Tuesday, January 3, 2012

The Sunday Club: Da vinci Code meets Lock, Stock & Two Smoking Barrels.

The Sunday Club: Da vinci Code meets Lock, Stock & Two Smoking Barrels. Review



Set in modern-day England, The Sunday Club's four main characters have one thing in common, they need to raise a lot of money, and they need it by next Sunday.
Ray Troy’s bank has just pulled the plug on his antiques business and he needs to finance his young daughter’s cancer treatment; Dave Gee has been fired from his lifelong job and the hardnut Stanhope brothers’ pub has been condemned by the council due to subsidence.
The unusual answer to their needs comes in the form of Craig, an autistic savant. His recently deceased uncle, Charlie Bath, a paranoid gangster who refused to leave paper trails, instead entrusting all of his planned robberies to Craig’s memory, plans which could only be unlocked by Bath himself.
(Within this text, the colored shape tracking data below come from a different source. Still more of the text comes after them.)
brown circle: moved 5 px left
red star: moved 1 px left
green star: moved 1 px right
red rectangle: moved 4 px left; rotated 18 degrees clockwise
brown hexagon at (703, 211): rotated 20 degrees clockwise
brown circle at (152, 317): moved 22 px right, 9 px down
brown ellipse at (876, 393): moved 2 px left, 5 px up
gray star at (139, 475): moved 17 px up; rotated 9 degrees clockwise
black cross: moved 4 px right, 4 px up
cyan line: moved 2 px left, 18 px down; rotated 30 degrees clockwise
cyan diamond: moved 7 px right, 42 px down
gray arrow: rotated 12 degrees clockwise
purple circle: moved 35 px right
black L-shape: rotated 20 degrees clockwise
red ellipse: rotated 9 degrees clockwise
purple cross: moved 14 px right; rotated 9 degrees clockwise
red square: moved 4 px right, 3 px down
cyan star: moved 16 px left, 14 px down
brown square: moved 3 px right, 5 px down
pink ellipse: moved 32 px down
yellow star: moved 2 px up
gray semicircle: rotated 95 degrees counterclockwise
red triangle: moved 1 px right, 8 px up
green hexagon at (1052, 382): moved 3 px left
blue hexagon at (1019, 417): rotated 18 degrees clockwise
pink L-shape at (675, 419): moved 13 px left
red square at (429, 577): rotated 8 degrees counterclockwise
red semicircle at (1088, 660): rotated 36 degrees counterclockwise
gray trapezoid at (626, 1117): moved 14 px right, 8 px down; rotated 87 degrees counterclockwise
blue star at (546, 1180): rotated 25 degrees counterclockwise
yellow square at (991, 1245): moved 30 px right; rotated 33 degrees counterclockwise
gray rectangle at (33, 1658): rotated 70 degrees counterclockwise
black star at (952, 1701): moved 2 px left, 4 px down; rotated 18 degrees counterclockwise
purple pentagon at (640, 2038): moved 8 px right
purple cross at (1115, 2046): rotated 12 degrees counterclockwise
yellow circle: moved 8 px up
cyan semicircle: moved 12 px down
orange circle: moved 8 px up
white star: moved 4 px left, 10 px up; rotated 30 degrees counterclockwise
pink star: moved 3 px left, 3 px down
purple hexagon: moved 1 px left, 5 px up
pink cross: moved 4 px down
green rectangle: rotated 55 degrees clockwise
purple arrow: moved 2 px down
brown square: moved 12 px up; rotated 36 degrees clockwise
Following his untimely demise Craig discovers that the plans for his uncle’s final and biggest robbery, the country would ever witness, are still locked away in his mind. Bath has also left a set of riddles which, if solved correctly, will unlock the intricate plan harbouring within his nephew.
This is no ordinary robbery - it is one which will leave you thinking... "Why the hell hasn't someone thought of that before?"

"...highly visual...like the Italian Job (the original)..." Gregory & Co. London.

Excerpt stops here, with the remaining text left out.